Monday, July 21, 2014

Monday Morning Links

Miscellaneous material for your Monday reading.

- Paul Krugman calls out the U.S.' deficit scolds for continuing to invent a crisis to distract from the real problems with middling growth and high unemployment. And Bruce Johnstone singles out a few of the Cons' talking points which have somehow become conventional wisdom without having an iota of truth to them. But in case there was any doubt why the Cons aren't being exposed to their own patent wrongness, William Watson's (hardly people-friendly) column explains why - as Jack Mintz manages to qualify as the least corporate-biased member of a hand-picked budget advisory group.

- David Cay Johnston discusses how California is thoroughly disproving the claim that high-end tax increases have any negative impact on growth, as the state is actually thriving after passing significant tax increases through a referendum. And David Climenhaga points to the astroturf groups lobbying for increased exploitation of temporary foreign workers as a prime example of how zombie lies are kept undead:
(I)t cannot be mere coincidence that in almost every case the main groups calling for more TFWs turn out to have a long history of anti-union advocacy. In some cases, before the TFW issue came along, their sole purpose was attacking the right of working people to bargain collectively.

This web of anti-union advocacy groups includes the Canadian Taxpayers Federation, the Canadian Federation of Independent Business, Restaurants Canada, the Workplace Democracy Institute of Canada, the Merit Contractors Association, “Working Canadians,” and the Canadian Labour Watch Association.

Even the mysterious National Citizens Coalition, the granddaddy of all Canadian far-right AstroTurf groups, once headed by Prime Minister Stephen Harper, puts in a cameo appearance in this convoluted tale!

Each of these groups is not forthcoming about its finances and, it is reasonable to conclude given their purported mandates to represent to represent a different segment of the Canadian economy from “taxpayers,” to restaurant owners, to ordinary working stiffs who just want a little “freedom” in their workplace, is deceptive about its true objectives.
...
The links among this well-established network of anti-union agitators have been obvious for many years.

That the same players who hold the most virulently anti-union views and the most offensive opinions about the supposed shortcomings of Canadian workers should turn out to be the loudest advocates, and in some places the only advocates, for the TFW Program suggests the true agenda behind the vociferous TFW lobby.
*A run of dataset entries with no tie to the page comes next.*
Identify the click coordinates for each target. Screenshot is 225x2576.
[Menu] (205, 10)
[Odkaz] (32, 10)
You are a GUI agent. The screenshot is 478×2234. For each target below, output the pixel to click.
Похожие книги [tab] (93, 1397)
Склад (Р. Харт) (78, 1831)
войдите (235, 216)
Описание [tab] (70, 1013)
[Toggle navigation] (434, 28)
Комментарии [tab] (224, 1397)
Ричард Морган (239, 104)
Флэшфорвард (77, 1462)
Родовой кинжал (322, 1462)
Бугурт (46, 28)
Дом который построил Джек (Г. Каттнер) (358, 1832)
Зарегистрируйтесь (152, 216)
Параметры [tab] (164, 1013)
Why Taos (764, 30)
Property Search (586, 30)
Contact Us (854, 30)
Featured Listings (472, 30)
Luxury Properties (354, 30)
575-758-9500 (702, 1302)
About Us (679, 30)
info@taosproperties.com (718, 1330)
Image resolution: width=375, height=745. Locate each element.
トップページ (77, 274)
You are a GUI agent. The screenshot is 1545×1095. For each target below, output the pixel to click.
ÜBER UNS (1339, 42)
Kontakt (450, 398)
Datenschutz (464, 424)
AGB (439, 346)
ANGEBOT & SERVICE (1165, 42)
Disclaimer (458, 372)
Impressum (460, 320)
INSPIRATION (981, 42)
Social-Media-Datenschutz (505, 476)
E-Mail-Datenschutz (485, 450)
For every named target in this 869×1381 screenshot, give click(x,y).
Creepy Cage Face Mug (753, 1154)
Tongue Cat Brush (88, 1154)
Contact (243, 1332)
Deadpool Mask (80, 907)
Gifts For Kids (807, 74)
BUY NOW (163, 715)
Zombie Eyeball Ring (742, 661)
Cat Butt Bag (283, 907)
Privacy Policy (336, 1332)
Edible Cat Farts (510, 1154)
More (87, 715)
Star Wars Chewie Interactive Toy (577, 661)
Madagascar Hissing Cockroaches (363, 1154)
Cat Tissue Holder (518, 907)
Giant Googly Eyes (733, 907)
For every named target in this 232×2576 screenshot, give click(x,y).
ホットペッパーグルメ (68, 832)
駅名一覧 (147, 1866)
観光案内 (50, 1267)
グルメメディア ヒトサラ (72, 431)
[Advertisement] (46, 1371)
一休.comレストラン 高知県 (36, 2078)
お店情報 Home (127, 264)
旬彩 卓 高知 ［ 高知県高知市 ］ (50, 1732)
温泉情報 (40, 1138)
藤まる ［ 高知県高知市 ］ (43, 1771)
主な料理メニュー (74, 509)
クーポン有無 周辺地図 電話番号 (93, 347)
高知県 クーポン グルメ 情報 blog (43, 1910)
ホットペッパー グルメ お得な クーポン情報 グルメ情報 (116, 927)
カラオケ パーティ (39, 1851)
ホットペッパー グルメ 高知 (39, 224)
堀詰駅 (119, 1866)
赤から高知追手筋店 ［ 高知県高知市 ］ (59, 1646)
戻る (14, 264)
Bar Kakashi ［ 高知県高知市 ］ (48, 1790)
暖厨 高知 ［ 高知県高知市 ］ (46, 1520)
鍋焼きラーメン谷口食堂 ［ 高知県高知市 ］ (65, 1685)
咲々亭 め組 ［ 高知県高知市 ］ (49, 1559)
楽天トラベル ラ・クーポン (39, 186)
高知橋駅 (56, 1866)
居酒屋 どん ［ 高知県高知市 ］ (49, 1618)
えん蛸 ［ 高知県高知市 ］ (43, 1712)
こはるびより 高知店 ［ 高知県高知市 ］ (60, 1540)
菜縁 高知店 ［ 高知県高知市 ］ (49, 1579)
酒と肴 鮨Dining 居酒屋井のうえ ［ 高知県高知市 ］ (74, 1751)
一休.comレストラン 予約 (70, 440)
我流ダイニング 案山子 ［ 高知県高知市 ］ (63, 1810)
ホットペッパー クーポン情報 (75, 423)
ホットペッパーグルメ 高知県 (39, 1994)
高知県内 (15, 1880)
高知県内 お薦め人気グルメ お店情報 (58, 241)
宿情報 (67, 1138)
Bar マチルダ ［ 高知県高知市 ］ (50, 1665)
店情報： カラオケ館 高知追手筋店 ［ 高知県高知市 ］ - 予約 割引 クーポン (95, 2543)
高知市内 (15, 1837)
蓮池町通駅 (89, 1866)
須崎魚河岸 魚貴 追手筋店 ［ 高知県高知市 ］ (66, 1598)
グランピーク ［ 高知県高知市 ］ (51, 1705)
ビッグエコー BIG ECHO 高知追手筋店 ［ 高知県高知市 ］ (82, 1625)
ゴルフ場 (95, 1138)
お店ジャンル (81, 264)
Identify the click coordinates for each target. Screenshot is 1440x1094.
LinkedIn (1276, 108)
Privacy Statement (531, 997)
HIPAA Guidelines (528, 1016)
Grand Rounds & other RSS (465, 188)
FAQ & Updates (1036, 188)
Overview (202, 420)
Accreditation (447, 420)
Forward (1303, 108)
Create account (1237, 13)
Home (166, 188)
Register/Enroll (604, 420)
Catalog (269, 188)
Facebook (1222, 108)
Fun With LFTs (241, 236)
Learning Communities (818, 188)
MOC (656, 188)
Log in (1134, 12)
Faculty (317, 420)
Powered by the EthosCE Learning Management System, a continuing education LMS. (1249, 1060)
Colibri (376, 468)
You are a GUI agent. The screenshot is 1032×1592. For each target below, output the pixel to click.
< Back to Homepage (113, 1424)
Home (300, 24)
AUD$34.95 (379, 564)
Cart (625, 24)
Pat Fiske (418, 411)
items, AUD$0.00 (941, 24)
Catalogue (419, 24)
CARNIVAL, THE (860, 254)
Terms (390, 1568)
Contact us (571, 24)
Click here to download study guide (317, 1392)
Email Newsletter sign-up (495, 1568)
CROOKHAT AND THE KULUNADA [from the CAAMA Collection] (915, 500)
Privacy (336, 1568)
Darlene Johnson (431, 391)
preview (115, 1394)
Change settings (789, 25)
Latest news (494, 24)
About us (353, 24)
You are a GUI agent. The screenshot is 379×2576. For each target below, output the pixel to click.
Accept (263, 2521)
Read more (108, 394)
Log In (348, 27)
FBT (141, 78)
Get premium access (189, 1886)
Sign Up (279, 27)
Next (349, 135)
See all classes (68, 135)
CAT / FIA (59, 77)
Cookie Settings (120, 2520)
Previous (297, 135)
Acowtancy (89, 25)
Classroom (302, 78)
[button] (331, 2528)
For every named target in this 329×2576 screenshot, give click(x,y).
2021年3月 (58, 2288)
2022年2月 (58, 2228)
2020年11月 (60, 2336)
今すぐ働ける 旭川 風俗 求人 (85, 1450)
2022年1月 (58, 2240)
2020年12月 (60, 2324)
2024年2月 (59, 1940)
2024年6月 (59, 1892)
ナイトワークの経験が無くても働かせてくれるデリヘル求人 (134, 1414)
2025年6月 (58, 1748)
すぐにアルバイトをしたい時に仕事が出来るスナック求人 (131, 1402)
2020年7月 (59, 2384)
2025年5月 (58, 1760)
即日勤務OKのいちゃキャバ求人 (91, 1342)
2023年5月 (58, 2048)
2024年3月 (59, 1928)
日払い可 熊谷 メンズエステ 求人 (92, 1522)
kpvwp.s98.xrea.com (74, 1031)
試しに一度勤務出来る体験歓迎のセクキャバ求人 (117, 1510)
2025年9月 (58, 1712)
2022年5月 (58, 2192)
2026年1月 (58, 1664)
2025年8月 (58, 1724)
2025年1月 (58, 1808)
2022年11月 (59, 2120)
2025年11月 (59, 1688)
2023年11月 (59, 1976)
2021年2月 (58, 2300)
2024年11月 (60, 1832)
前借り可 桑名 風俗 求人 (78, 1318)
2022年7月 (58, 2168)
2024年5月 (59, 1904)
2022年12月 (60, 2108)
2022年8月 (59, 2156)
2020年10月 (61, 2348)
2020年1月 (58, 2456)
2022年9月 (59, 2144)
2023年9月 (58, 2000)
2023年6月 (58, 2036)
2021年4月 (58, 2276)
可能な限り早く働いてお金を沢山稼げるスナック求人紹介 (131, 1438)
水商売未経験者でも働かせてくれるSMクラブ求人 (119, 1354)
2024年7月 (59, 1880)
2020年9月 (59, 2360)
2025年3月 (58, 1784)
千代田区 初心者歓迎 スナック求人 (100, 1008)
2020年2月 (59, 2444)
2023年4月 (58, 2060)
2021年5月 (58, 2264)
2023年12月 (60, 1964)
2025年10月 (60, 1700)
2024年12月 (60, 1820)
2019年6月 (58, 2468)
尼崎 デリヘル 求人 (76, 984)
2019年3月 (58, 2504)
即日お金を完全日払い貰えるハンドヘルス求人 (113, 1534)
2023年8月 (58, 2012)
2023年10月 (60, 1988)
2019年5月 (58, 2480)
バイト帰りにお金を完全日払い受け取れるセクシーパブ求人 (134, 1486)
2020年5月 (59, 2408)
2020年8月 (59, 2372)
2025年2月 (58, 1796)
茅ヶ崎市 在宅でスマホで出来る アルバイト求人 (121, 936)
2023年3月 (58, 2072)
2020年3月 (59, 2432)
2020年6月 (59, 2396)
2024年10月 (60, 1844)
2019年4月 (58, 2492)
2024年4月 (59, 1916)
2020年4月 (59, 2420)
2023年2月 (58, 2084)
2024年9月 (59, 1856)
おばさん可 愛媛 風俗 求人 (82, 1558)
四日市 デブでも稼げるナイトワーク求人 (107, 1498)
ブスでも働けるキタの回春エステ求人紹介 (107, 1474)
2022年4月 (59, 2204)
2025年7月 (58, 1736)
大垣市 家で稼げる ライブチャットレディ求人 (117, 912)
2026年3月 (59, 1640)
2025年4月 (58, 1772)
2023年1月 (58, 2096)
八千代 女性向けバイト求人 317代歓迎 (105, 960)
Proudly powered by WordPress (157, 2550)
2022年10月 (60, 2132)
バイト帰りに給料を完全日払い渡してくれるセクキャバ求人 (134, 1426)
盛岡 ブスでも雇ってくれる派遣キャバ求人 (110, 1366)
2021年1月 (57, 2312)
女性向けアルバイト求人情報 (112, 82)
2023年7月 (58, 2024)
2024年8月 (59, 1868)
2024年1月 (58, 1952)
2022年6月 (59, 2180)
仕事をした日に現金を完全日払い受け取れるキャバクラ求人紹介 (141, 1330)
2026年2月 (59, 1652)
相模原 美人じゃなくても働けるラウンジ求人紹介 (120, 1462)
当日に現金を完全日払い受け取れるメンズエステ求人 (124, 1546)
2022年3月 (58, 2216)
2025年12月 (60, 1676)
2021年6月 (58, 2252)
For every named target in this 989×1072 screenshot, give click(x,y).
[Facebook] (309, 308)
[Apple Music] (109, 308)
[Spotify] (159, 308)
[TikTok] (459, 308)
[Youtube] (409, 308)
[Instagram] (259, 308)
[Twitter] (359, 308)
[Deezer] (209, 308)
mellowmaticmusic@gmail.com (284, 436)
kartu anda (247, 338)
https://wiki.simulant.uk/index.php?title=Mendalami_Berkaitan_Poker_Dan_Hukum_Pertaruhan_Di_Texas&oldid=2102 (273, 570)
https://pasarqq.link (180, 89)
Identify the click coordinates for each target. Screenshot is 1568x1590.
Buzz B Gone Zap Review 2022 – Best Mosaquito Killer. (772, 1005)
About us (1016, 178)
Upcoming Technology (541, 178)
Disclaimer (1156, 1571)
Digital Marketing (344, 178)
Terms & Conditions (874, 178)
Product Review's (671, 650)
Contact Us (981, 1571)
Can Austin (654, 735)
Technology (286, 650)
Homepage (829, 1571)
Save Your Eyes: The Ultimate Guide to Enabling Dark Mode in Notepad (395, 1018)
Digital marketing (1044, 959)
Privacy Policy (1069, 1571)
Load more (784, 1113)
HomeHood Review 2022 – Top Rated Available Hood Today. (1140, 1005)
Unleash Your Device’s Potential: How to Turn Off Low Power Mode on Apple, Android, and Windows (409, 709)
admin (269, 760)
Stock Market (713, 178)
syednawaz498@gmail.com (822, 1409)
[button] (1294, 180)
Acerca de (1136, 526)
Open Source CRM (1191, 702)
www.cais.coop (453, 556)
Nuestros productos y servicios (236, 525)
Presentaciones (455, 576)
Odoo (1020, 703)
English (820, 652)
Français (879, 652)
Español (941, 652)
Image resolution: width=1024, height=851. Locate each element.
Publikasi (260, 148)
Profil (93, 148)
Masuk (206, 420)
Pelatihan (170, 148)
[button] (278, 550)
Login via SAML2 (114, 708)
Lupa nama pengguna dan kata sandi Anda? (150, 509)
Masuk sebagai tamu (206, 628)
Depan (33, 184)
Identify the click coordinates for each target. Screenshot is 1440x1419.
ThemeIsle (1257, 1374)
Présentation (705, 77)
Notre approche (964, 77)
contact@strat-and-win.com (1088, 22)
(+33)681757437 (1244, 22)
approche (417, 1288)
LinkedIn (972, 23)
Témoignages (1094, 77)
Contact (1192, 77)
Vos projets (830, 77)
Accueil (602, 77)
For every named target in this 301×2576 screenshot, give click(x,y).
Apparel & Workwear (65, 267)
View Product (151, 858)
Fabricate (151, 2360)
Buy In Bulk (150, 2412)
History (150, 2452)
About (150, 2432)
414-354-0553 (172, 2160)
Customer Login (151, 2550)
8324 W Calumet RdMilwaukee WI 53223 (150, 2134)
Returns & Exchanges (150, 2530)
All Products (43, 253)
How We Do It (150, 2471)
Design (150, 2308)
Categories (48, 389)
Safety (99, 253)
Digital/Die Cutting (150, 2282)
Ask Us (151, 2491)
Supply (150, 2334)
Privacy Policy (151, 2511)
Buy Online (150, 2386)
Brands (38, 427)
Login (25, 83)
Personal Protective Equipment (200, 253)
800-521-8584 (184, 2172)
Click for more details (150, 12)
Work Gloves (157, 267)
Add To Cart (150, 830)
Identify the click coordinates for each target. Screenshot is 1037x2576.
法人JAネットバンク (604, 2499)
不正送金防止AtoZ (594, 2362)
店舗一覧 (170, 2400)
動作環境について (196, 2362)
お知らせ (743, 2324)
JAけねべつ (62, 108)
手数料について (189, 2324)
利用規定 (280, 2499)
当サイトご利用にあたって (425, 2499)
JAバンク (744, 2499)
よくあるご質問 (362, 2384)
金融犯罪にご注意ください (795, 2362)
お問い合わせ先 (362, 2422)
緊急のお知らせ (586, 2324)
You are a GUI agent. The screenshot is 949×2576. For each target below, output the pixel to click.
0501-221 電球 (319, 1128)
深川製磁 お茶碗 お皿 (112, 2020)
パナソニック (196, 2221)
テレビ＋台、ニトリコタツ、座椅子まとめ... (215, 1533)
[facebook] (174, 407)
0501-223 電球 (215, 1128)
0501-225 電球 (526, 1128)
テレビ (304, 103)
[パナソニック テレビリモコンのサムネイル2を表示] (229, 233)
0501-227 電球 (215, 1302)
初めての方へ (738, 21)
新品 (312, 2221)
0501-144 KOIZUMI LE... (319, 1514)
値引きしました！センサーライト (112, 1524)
It is quite apparent the goals of the Canadian Taxpayers Association, the Canadian Federation of Independent Businesses, and the various trade associations involved are to weaken the bargaining power of Canadian families (including many of their own naïve members), keep wages low, keep all workers vulnerable and re-elect the Harper Government.
- Meanwhile, Bill Tieleman discusses how the B.C. Liberals are using their latest deliberately-provoked confrontation with teachers to try to push a for-profit education model.

- Abrahm Lustgarten reports that after being told that there are no risks whatsoever to fracking, U.S. residents are learning otherwise the hard way:
Over the past several decades, U.S. industries have injected more than 30 trillion gallons of toxic liquid deep into the earth, using broad expanses of the nation's geology as an invisible dumping ground.

No company would be allowed to pour such dangerous chemicals into the rivers or onto the soil. But until recently, scientists and environmental officials have assumed that deep layers of rock beneath the earth would safely entomb the waste for millennia.

There are growing signs they were mistaken.
....
The boom in oil and natural gas drilling is deepening the uncertainties, geologists acknowledge. Drilling produces copious amounts of waste, burdening regulators and demanding hundreds of additional disposal wells. Those wells — more holes punched in the ground — are changing the earth's geology, adding man-made fractures that allow water and waste to flow more freely.
...
A ProPublica review of well records, case histories and government summaries of more than 220,000 well inspections found that structural failures inside injection wells are routine. From late 2007 to late 2010, one well integrity violation was issued for every six deep injection wells examined — more than 17,000 violations nationally. More than 7,000 wells showed signs that their walls were leaking. Records also show wells are frequently operated in violation of safety regulations and under conditions that greatly increase the risk of fluid leakage and the threat of water contamination.

Structurally, a disposal well is the same as an oil or gas well. Tubes of concrete and steel extend anywhere from a few hundred feet to two miles into the earth. At the bottom, the well opens into a natural rock formation. There is no container. Waste simply seeps out, filling tiny spaces left between the grains in the rock like the gaps between stacked marbles.
- Finally, USA Today rightly questions why we allow big pharma to name its price for needed medications (even as we set up byzantine legal structures to protect the resulting profits).